Being up and about this early; it felt strange and unnerving. The street was still and deathly quiet, whereas during the day it would be alive with a melody of sounds; the hum of car engines, the shrieks of children playing hide and seek, music blaring from open houses, people mowing the lawn and chatting on the corner on the way back from the school run.

Now, it was as if the sound had been turned off, as if the world had been muted. It was much colder, too. She could see her breath clouding in front of her as she breathed. She curled her toes inside her Ugg boots and hugged her dressing down more tightly around her as the early morning air caused her to shiver. It was so early that it was still dark, the amber streetlights illuminating the sleeping, lifeless houses, like an abandoned toy set.

Static pools of yellowish light from the streetlights reflected off the alternately parked cars around the street. Yet one car; a red BMW was neither lifeless nor empty, and it was this car, or rather the tall dark young man loading all manner of holdalls, suitcases and files into its boot and backseat that held her attention.

"Get in, Martha, it's freezing!" the man called to her, setting a heavy-looking backpack into the footwell of the passenger seat, and shutting the car door.
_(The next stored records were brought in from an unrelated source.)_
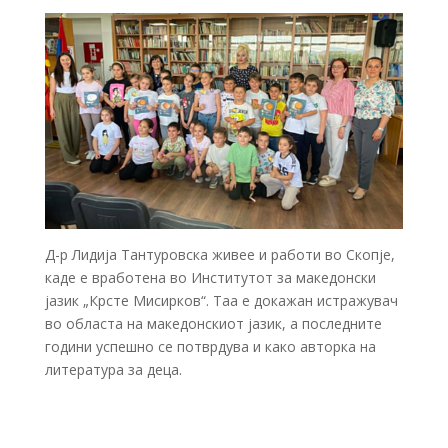
Д-р Лидија Тантуровска живее и работи во Скопје,
каде е вработена во Институтот за македонски
јазик „Крсте Мисирков“. Таа е докажан истражувач
во областа на македонскиот јазик, а последните
години успешно се потврдува и како авторка на
литература за деца.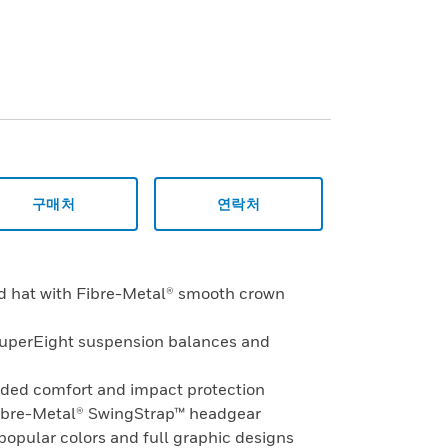
구매처
연락처
rd hat with Fibre-Metal® smooth crown
SuperEight suspension balances and
added comfort and impact protection
Fibre-Metal® SwingStrap™ headgear
 popular colors and full graphic designs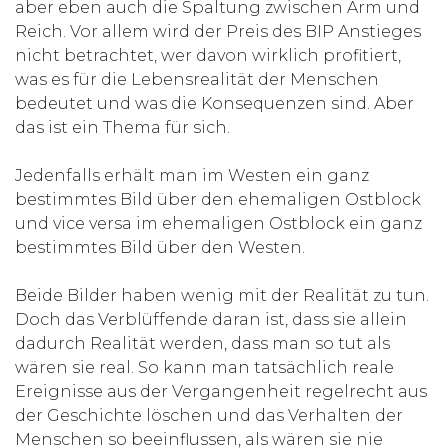
aber eben auch die Spaltung zwischen Arm und
Reich. Vor allem wird der Preis des BIP Anstieges
nicht betrachtet, wer davon wirklich profitiert,
was es für die Lebensrealität der Menschen
bedeutet und was die Konsequenzen sind. Aber
das ist ein Thema für sich.
Jedenfalls erhält man im Westen ein ganz
bestimmtes Bild über den ehemaligen Ostblock
und vice versa im ehemaligen Ostblock ein ganz
bestimmtes Bild über den Westen.
Beide Bilder haben wenig mit der Realität zu tun.
Doch das Verblüffende daran ist, dass sie allein
dadurch Realität werden, dass man so tut als
wären sie real. So kann man tatsächlich reale
Ereignisse aus der Vergangenheit regelrecht aus
der Geschichte löschen und das Verhalten der
Menschen so beeinflussen, als wären sie nie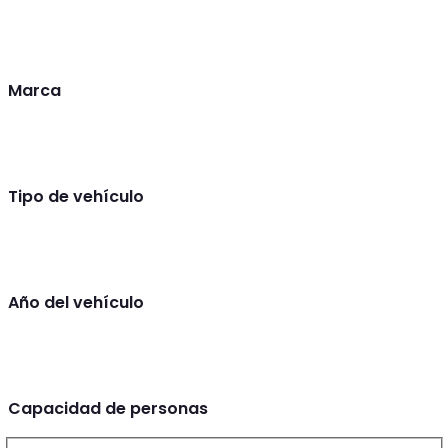
Marca
Tipo de vehículo
Año del vehículo
Capacidad de personas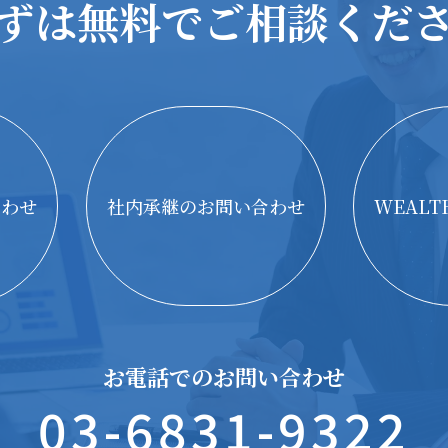
ずは無料で
ご相談くだ
合わせ
社内承継のお問い合わせ
WEAL
お電話でのお問い合わせ
03-6831-9322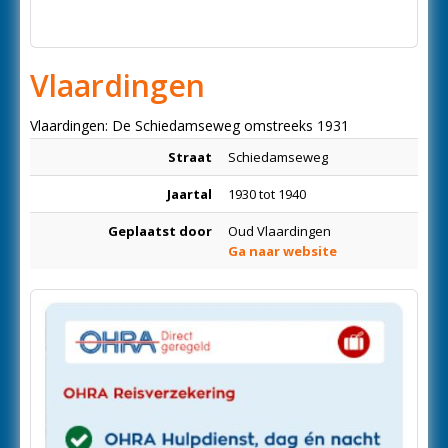
Vlaardingen
Vlaardingen: De Schiedamseweg omstreeks 1931
Straat
Schiedamseweg
Jaartal
1930 tot 1940
Geplaatst door
Oud Vlaardingen
Ga naar website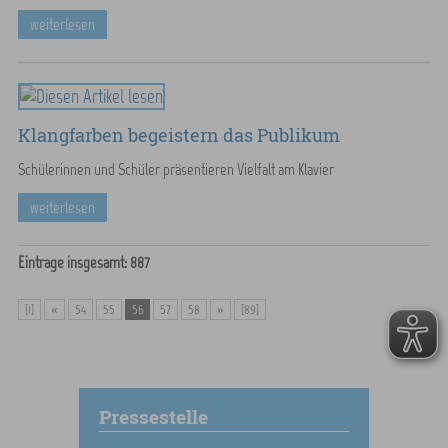
weiterlesen
Klangfarben begeistern das Publikum
Schülerinnen und Schüler präsentieren Vielfalt am Klavier
weiterlesen
Einträge insgesamt: 887
[1]
«
54
55
56
57
58
»
[89]
Pressestelle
Martha, who was hovering around the iron gates that led up to their narrow drive, shook her head at him stubbornly as he made his way back over to her.

"No…no it's not, I'm all right," she lied, her teeth chattering. In the dim, amber light her face looked tired and ropy, and bore the telltale signs of stress- induced acne.

Shivering, she gave him her best 'I'm Dr. Martha Jones' look; the fake smile she usually reserved for anxious, hysterical patients who were being difficult towards the end of her shift, when she was almost dead on her feet and all she wanted was to go home and go to bed…not, for example deal with a thirty-something year old man who had wanted to see what would happen if he 'turned the funny little green screw' that was embedded in the back of his hand and so had spattered the walls, his sheets, his chest and a nearby nurse a deep crimson, which had been a particularly memorable incident the week before.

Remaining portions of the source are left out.